- _Activity_: Beginning with the line containing "rgie sexuelle masculine Livre gratuit (PDF" and going on through the line containing "institutions… doit répondre", the lines below are to be returned exactly, pictures excluded and nothing added.

- _Data records_:
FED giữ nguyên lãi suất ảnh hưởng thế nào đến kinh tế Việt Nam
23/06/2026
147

...

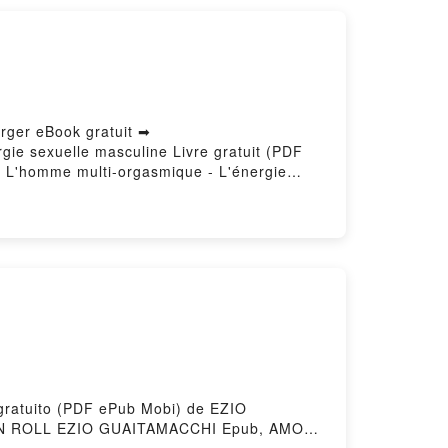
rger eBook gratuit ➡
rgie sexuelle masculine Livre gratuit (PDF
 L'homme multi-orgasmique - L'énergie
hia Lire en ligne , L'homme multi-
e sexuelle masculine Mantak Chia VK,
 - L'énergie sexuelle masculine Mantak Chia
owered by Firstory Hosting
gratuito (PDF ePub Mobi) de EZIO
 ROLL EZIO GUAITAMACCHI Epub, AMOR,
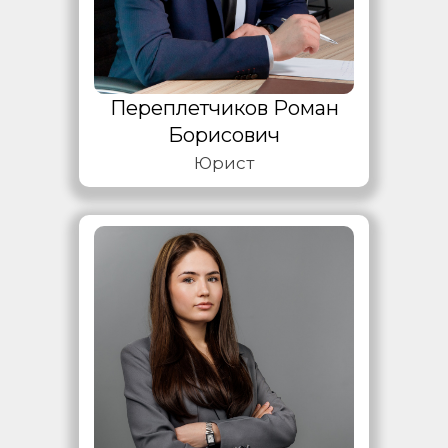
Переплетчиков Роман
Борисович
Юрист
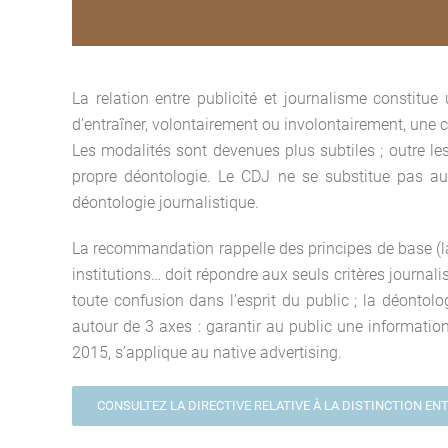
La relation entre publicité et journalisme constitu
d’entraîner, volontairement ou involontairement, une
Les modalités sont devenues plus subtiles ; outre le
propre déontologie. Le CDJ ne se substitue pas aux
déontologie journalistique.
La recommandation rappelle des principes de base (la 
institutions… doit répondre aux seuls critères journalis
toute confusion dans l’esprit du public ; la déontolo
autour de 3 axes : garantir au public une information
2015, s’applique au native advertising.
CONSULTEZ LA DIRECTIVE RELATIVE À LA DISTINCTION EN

==

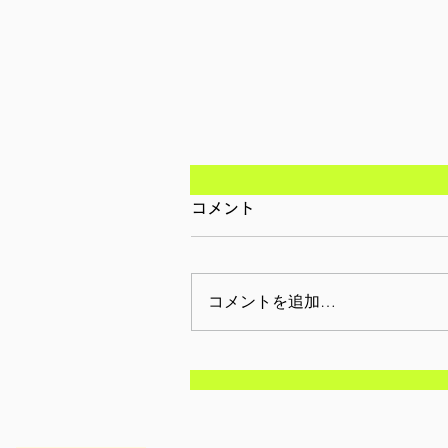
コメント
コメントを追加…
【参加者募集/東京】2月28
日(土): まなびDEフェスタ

- _Response box_:
rgie sexuelle masculine Livre gratuit (PDF
 L'homme multi-orgasmique - L'énergie
hia Lire en ligne , L'homme multi-
e sexuelle masculine Mantak Chia VK,
 - L'énergie sexuelle masculine Mantak Chia
owered by Firstory Hosting
gratuito (PDF ePub Mobi) de EZIO
 ROLL EZIO GUAITAMACCHI Epub, AMOR,
Переплетчиков Роман
Борисович
Юрист
La relation entre publicité et journalisme constitu
d’entraîner, volontairement ou involontairement, une
Les modalités sont devenues plus subtiles ; outre le
propre déontologie. Le CDJ ne se substitue pas aux
déontologie journalistique.
La recommandation rappelle des principes de base (la 
institutions… doit répondre aux seuls critères journalis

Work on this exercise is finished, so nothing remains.